Who Are You Not to Be?
by Susan Mokelke

Note from the Editor: Susan Mokelke is an intensely driven human being, a woman of strong convictions and deep beliefs who spends countless time developing a global alliance, 2000&One, that fosters the ideal of unity. Susan also works for Turner Designs, Inc., a manufacturer of optical instruments--fluorometers and luminometers--for the environmental, scientific and industrial communities.

"Klaatu barada nikto." As a child, I remember practicing this phrase conscientiously after watching the science fiction classic The Day the Earth Stood Still. After all, who knew when you might need it to stop a futuristic robot from destroying the Earth? The movie's portrayal of the noble alien, misunderstood by humans afraid of the unknown, stuck with me, and I remember vowing that I would try to react to such a visitation with more understanding.

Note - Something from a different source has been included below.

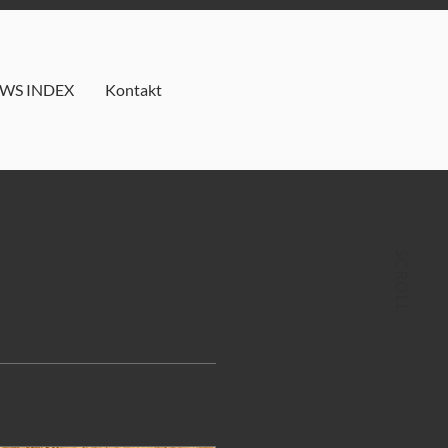
WS INDEX
Kontakt
SCROLL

I love science fiction--from the innocent human-centered episodes of early Star Trek to the later paeans to aliens, such as ET and Close Encounters. By looking at ourselves from the "outside," the best science fiction expands our viewpoint and allows us to see ourselves from a different, more enlightened perspective. Through the eyes of those unfamiliar with humans, our petty cruelties and small-minded acts, as well as our potential for courage and giving, can be seen clearly. And perhaps such clarity will lead to change.

In my Grandmother's time, her father destroyed her copy of H.G. Wells' War of the Worlds, ordering her not to read such "trash." He was afraid radical ideas would corrupt her in some way.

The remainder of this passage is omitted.